UDC 577.1
DOI: 10.36871/vet.zoo.bio.202205005
Authors
Milyausha Ya. Ibragimova,
Russian Institute for Advanced Study (RIAS), Moscow State Pedagogical University, Moscow, Russia; Institute of Fundamental Medicine and Biology of the Kazan (Volga region) Federal University, Kazan, Russia
Sergei Y. Zaitsev,
Federal Research Center for Animal Husbandry named after
Academy Member L. K. Ernst, Dubrovitsy, Russia
Valeriy V Semenov,
Kazan State Medical University, Kazan, Russia
Abstract
The aim of this study was to evaluate the genetic activity of a number of medicinal drugs on a
model of mice peripheral blood erythrocytes.
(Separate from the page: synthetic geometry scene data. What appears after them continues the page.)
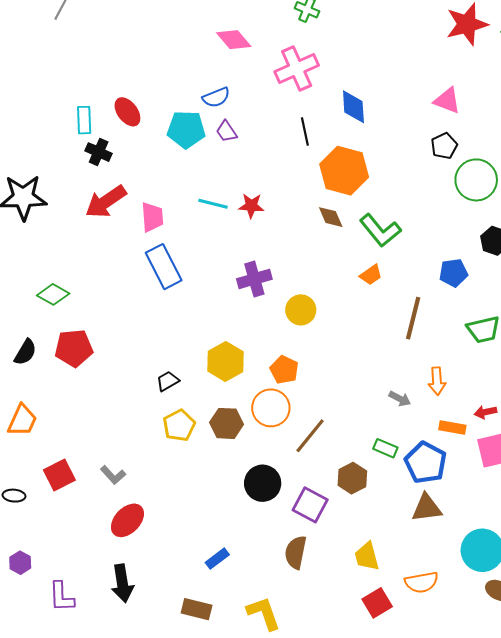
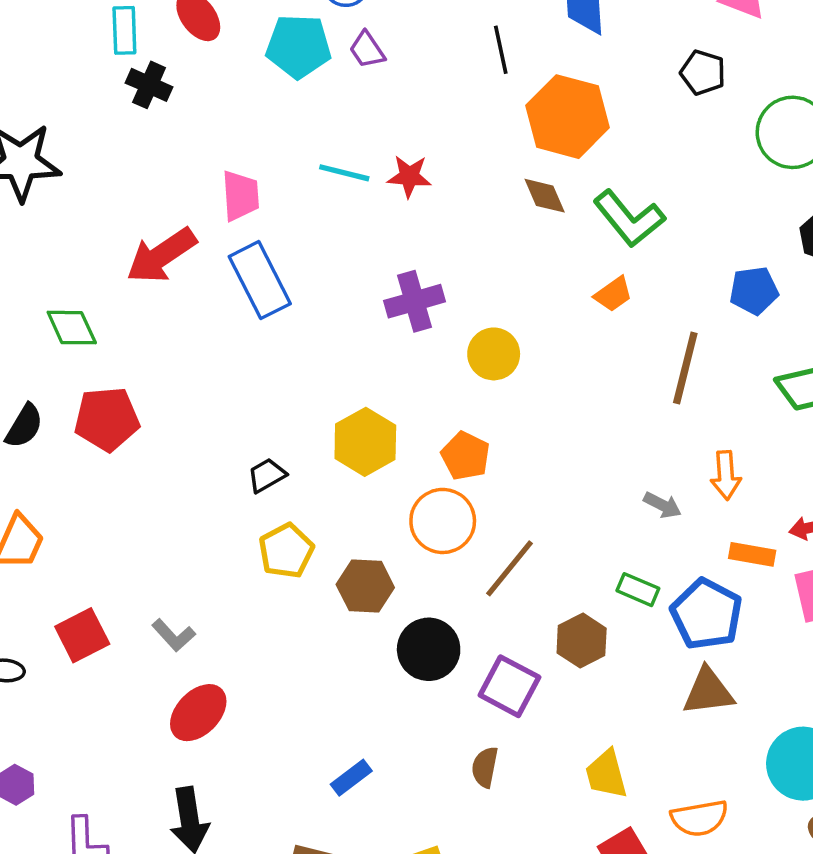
black pentagon: (444, 146) -> (703, 73), moved, turned -30
red arrow: (106, 202) -> (161, 255), moved
green diamond: (53, 294) -> (72, 328), turned 36
brown hexagon: (227, 423) -> (365, 586), moved
brown semicircle: (296, 552) -> (485, 767), size x0.7

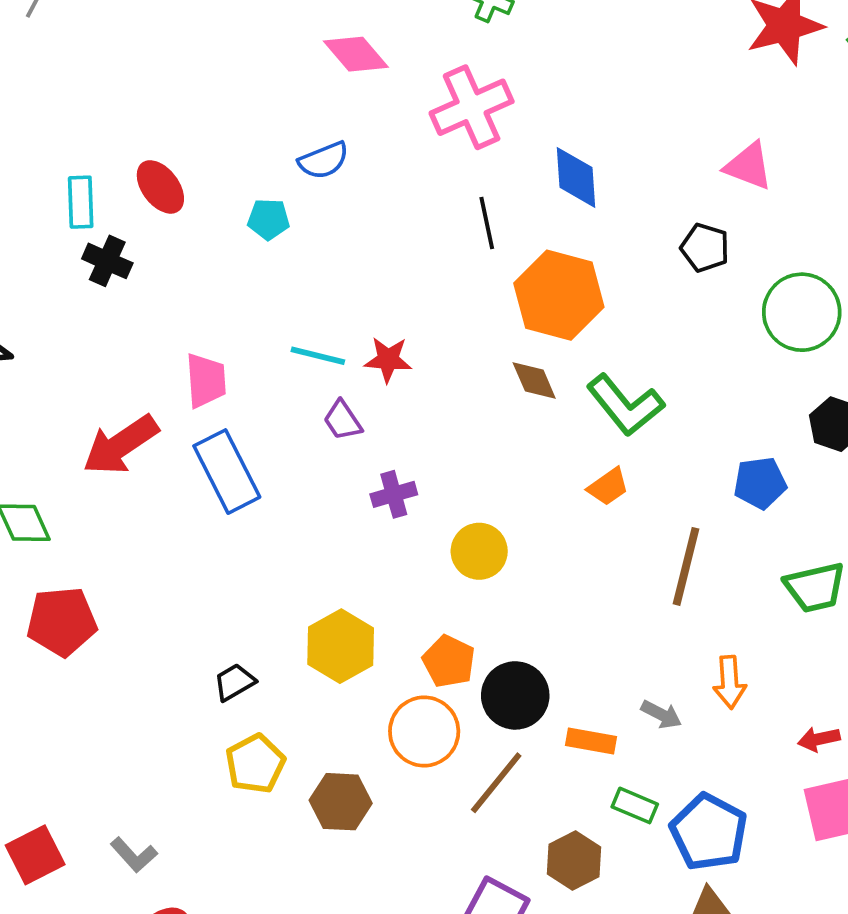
cyan pentagon: (298, 46) -> (269, 219), size x0.6
purple trapezoid: (367, 50) -> (343, 420), moved
purple cross: (415, 301) -> (394, 494), size x0.7
orange rectangle: (752, 554) -> (591, 741), moved
black circle: (429, 649) -> (515, 695), moved

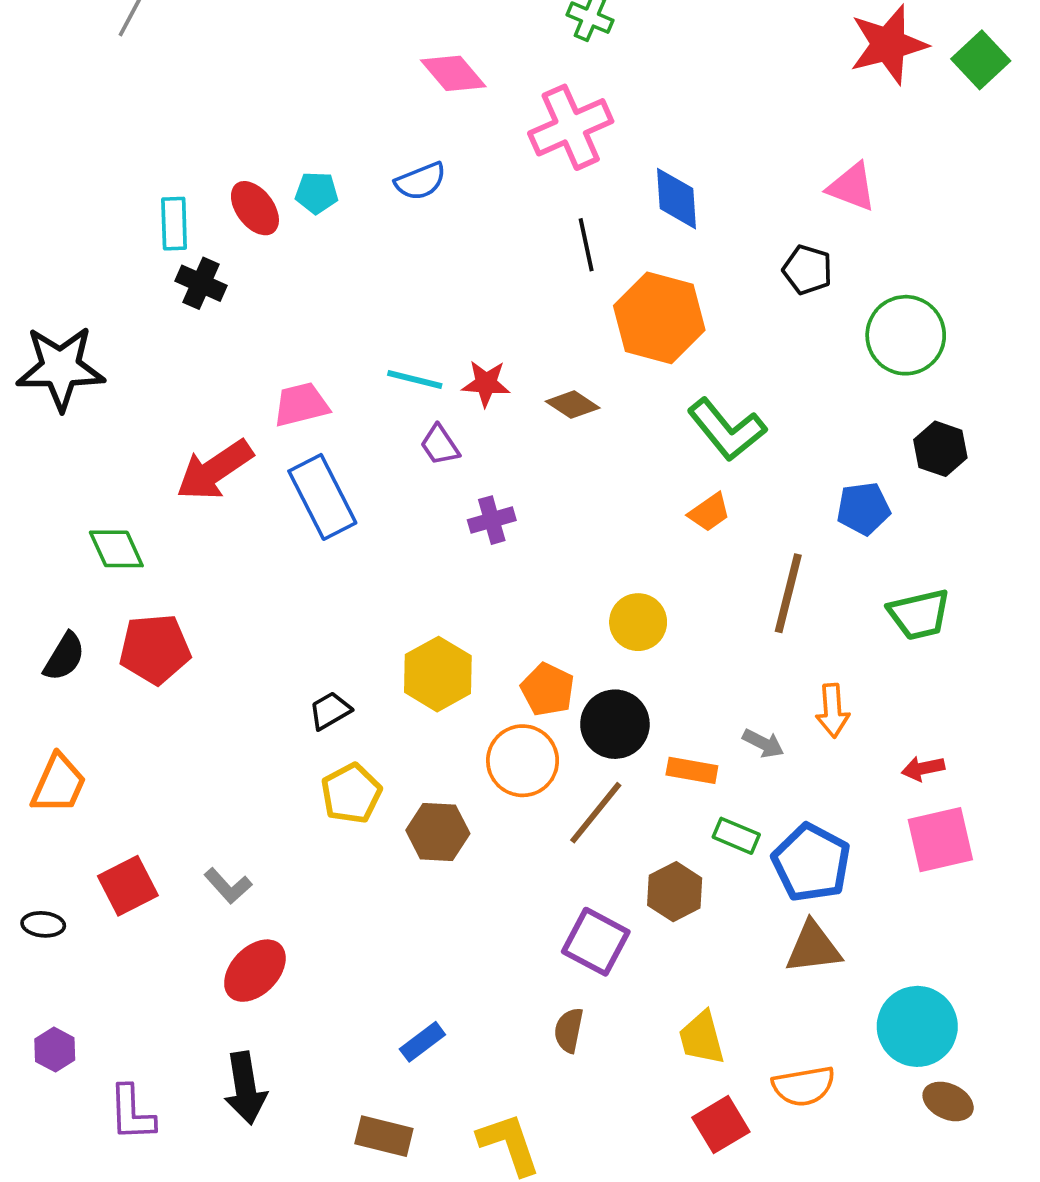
cyan pentagon: (269, 219) -> (317, 193), moved
pink trapezoid: (206, 380) -> (301, 405), turned -100
brown diamond: (534, 380) -> (573, 405), moved, turned -33
yellow circle: (479, 551) -> (638, 622), moved

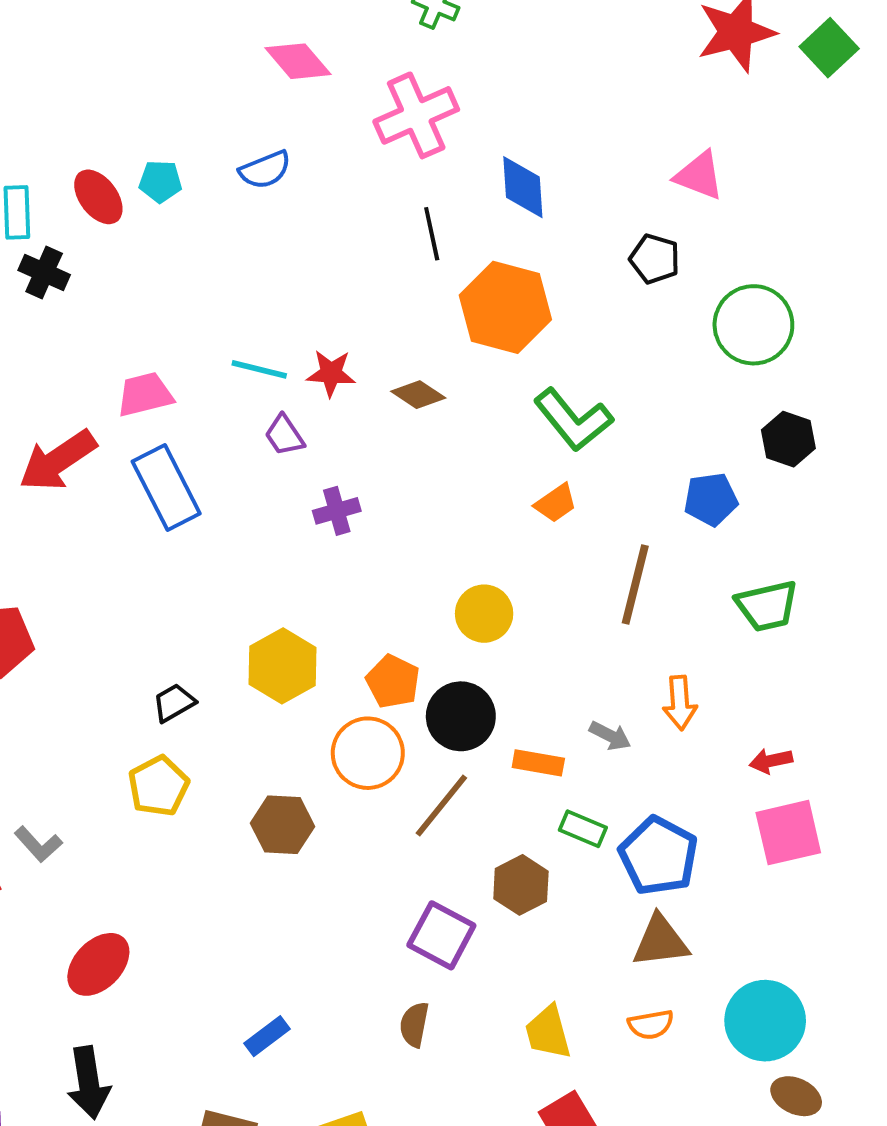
yellow pentagon: (351, 793) -> (158, 786), moved
gray L-shape: (228, 886) -> (38, 844), moved
orange semicircle: (804, 1086) -> (651, 1024), moved, size x0.7

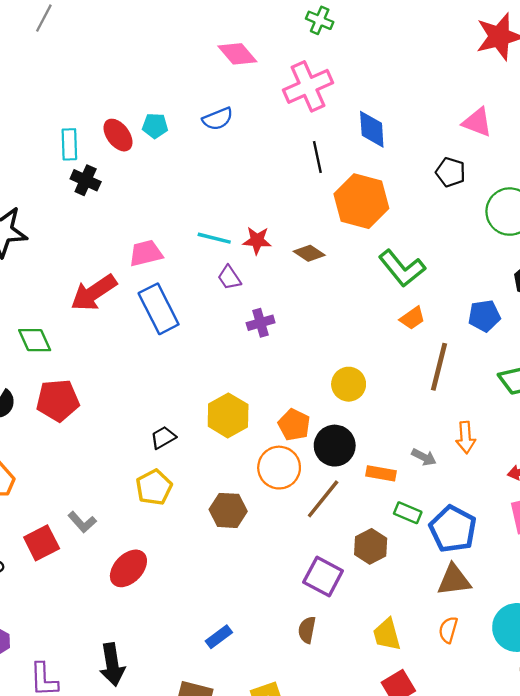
orange trapezoid: (556, 503) -> (412, 318), moved
red ellipse: (98, 964) -> (128, 568), moved
orange semicircle: (651, 1024) -> (448, 630), turned 116

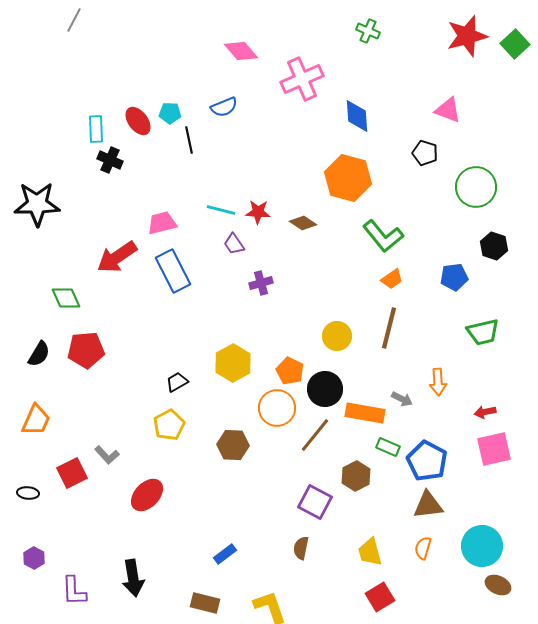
green cross: (320, 20) -> (368, 31), moved
black line: (317, 157) -> (189, 140), moved
brown line: (439, 367) -> (389, 328), moved
orange rectangle: (381, 473) -> (365, 413), size x1.5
In our work, we studied the ability of adrenergic agonists and adrenergic blockers – lipid metabolism
modulators – to induce two opposite effects in the cell: mutagenesis and antimutagenesis.
The method, we used for the analysis of chromosomal mutations after the administration of the
analyzed drugs in the mice peripheral blood erythrocytes made it possible to obtain a visual and
detailed idea of the genetic effects of ligands involved in lipid metabolism.
It is shown that genome instability, expressed in the formation of micronuclei in the mice peripheral
blood erythrocytes as a result of a single action of the cyclophosphamide mutagen (at a dose of
30 mg/kg) is significantly reduced by lipid metabolism modulators (both stimulants and blockers of
α- and β-adrenergic receptors).
The α-adrenergic receptor ligands – phenylephrine (stimulant) and proroxan (blocker), as well as
the β-adrenergic receptor ligands – orciprenaline (stimulant) and propranolol (blocker) – have an antimutagenic
effect. The maximum antimutagenic effect of phenylephrine is at doses of 1 and 10 mg/
kg, of proroxan – 1 mg/kg, orciprenaline – at a dose of 0,5 mg/kg, propranolol – 1×10–3 and 1 mg/kg.
Keywords
cyclophosphamide, adrenoreceptor ligands, antimutagenesis, lipid metabolism.